As we move into the era of digital healthcare, adoption and implementation of electronic health records (EHR) have consistently grown.7 New studies leverage information available in EHRs that not only enable clinicians to better record processes of care (e.g. DRE) in digital format, but also allow clinical research to move from time consuming manual chart reviews to automated and efficient text processing.8 However, the use of EHRs to assess DRE documentation and results is limited, making the assessment of this quality metric burdensome and inefficient. Therefore, natural language processing (NLP) techniques are needed to extract DRE information from the clinical narratives in EHRs to a format readable and analyzable for computers. NLP has emerged as a potential solution for bridging the gap between free-text and structured representations of clinical information. Since biomedical domains exhibit a high degree of terminological variation, NLP’s precision becomes even more valuable based on its ability to automatically recognize all variants of domain language.9 There are a few studies10-13 using NLP techniques to extract concepts related to prostate cancer from electronic health records for decision support, but the accuracy of DRE extraction was reported only in two studies12,13. The features related to DRE reporting was also missing in those studies.

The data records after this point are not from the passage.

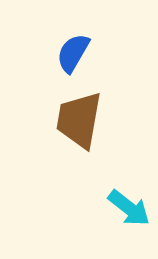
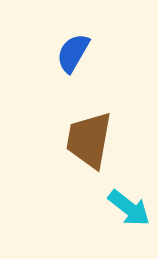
brown trapezoid: moved 10 px right, 20 px down
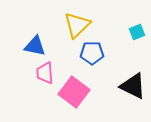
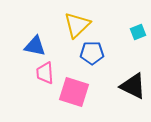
cyan square: moved 1 px right
pink square: rotated 20 degrees counterclockwise
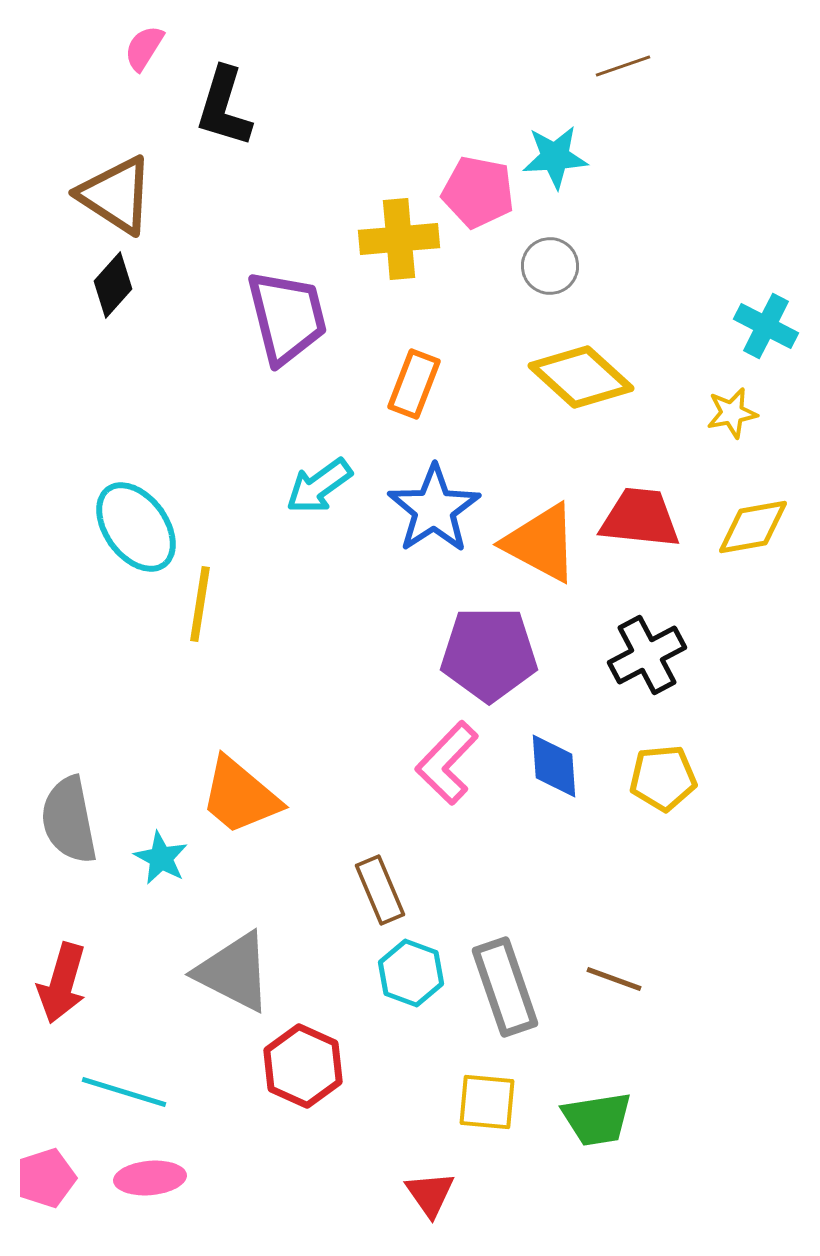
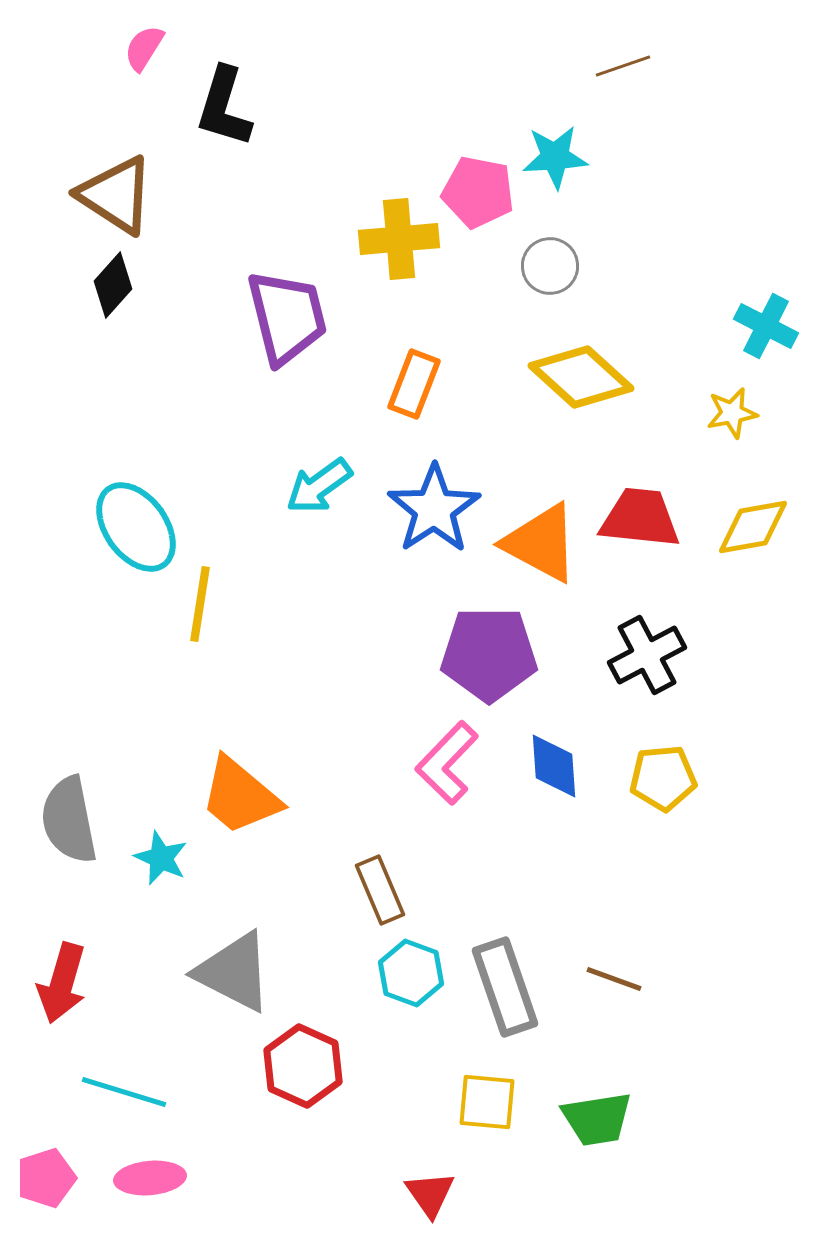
cyan star at (161, 858): rotated 4 degrees counterclockwise
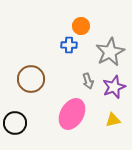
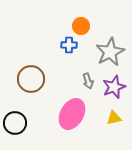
yellow triangle: moved 1 px right, 2 px up
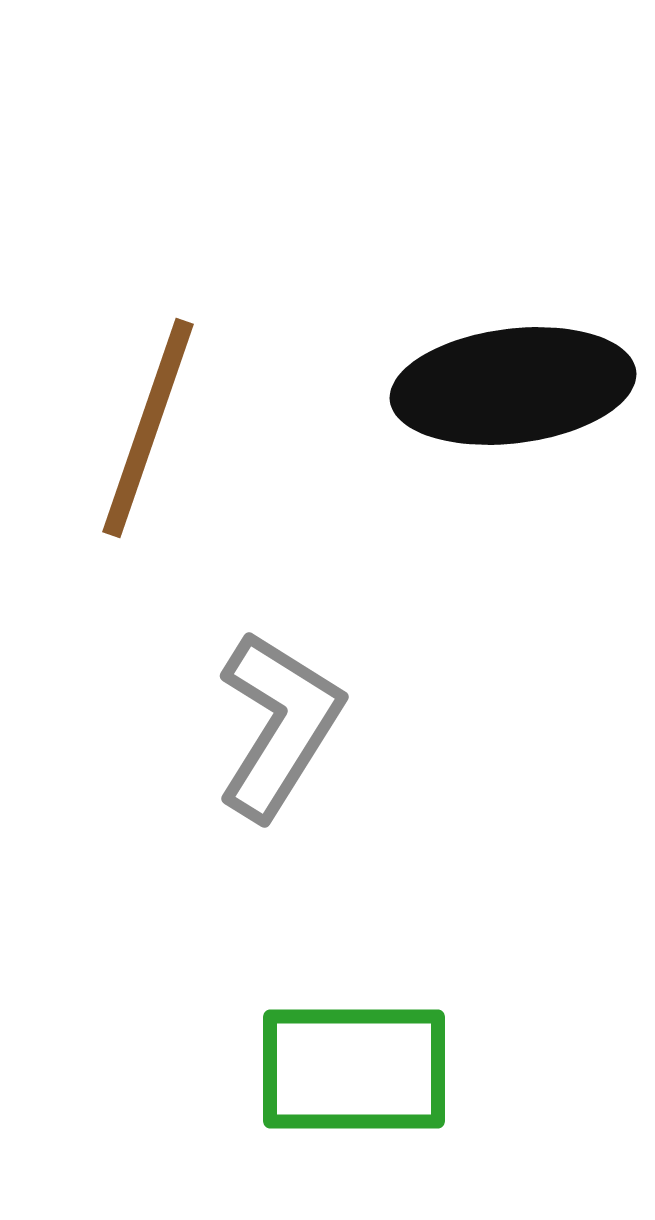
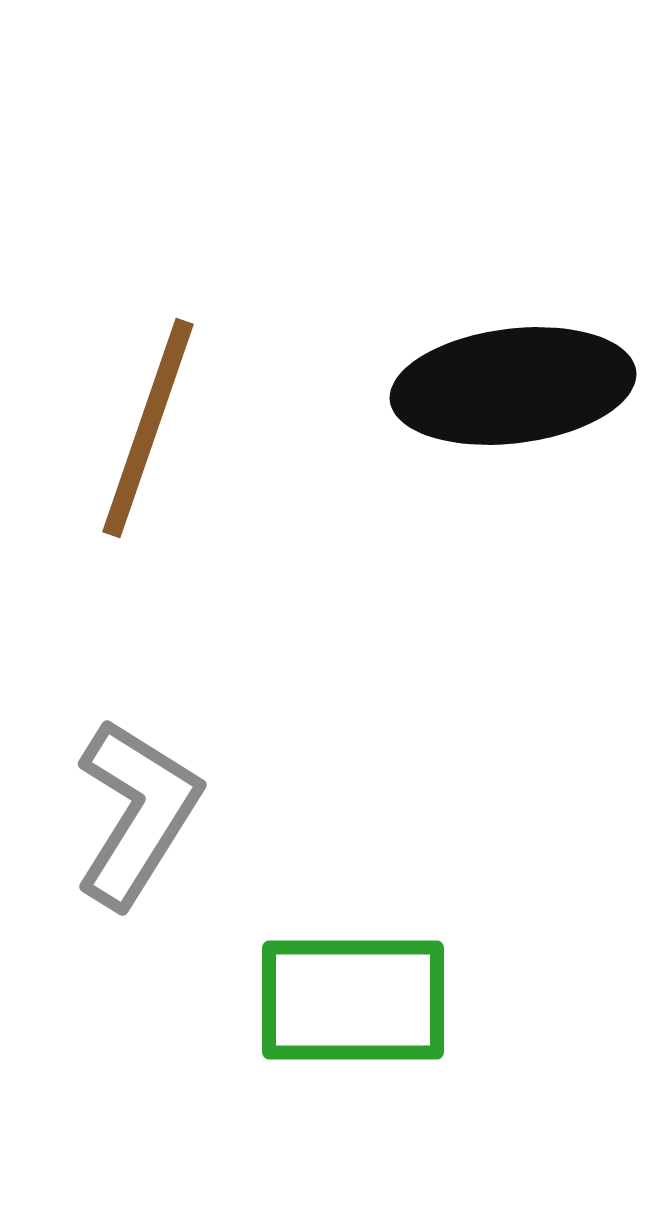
gray L-shape: moved 142 px left, 88 px down
green rectangle: moved 1 px left, 69 px up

There is a limited number of terms for DRE and its findings, but it is reported in a non-standardized format which makes it hard to export or capture the rich information found in the unstructured text. As key sources of knowledge, clinical ontologies and lexicons have supported many NLP applications. However, these semantic resources are limited in their scope and domain, and their manual construction is knowledge-intensive and time-consuming14. With the help of NLP, the similarity of words and phrases used in clinical notes can be compared using word embeddings, which are dense feature vectors that capture the semantics of words, and help build, combine, and expand the associated terminologies for applications15. Extraction of DRE reporting can be achieved using a straight through rule-based system. However, since its success is mostly dependent on the terminology used for the desired task, it is important to capture all representations of terms which can be learned from the corpus itself. Therefore, the primary aim of this study was to develop and evaluate an NLP framework for automatic identification of DRE from unstructured clinical notes using a rule-based approached enriched with terms learned from the whole corpus. This study addresses data preparation, the NLP development process and its strengths/weaknesses, evaluation method, and challenges.
Methods
Data Source
The Stanford prostate cancer research database was used for analysis, which is described in detail elsewhere.16 In brief, data were collected from a tertiary-care academic medical center Epic EHR system (Epic Systems, Verona, WI) and managed in an EHR-based relational database. Data were linked to the California Cancer Registry and include patients diagnosed with prostate cancer from 2005 to February 9, 2018. Prostate cancer patients were identified using ICD diagnostic codes, ICD-9-CM:185 and ICD-10-CM: C61. This study received the approval from the institute’s Institutional Review Board.
Training and test sets
A reference standard of 301 randomly selected patients’ clinical notes were manually reviewed and annotated as sentence level by two domain experts (a research nurse and one urology clinical fellow) as ‘examined, ‘historical’, ‘hypothetical, ‘deferred’ and ‘refused’. If DRE was performed and documented currently at the visit which the report was created it was tagged as “examined”, if in the same report physician also refers a previously performed DRE, it was tagged as “historical”, if DRE suggested for future visits it was tagged as “hypothetical” and if it was reported that DRE deferred or refused by patient it was tagged as “deferred/refused”. Reviewers had high inter-rater reliability in finding indications (Cohen’s K = .97). First, 101 randomly selected records from the chart reviews were used as the preliminary training set to determine what DRE information was recorded in the EHRs and what information could be captured via a rule-based NLP system. Next, we tested our rule-based pipeline, which explained in detail in the following section, on the remaining 200 records from the reference dataset. Error analysis was performed throughout the development process, and the pipeline was subsequently adjusted.
The proposed pipeline
We decomposed our NLP problem into a set of subtasks, and we created a pipeline comprising a set of sequentially executed processing modules to automatically recognize the pertinent named entities in clinical narratives, e.g., “rectal exam” and “DRE”. Figure 1 presents the core processing blocks of the proposed DRE extraction pipeline.
Pre-Processing
A set of common pre-processing steps in the pipeline was implemented using the Natural Language Toolkit (NLTK, www.nltk.org) library, a suite of open source Python modules. The pre-processing steps included sentence boundary detection, tokenization, and removing all the stop words, punctuation characters, and 2 letter-words.
Creation of Terms List
We created a domain-specific dictionary for extracting DRE information from EHRs of prostate cancer patients in three phases (Figure 1: Terms List Creation). First, a list of terms was generated based on domain knowledge, prior experience in the field, and review of medical notes. For example, the following terms were used to identify when DRE was not performed: “deferred”, “not performed”, “not examined”, “declined” and “refused”. Next, terms were matched with existing ontologies from the National Center for Biomedical Ontology (NCBO)17. Finally, additional words were added to the dictionary using distributional information on words and phrases from the all notes in our database. Terms occurring in less than 50% of reviewed charts were excluded. The final list of terms was reviewed by the domain experts.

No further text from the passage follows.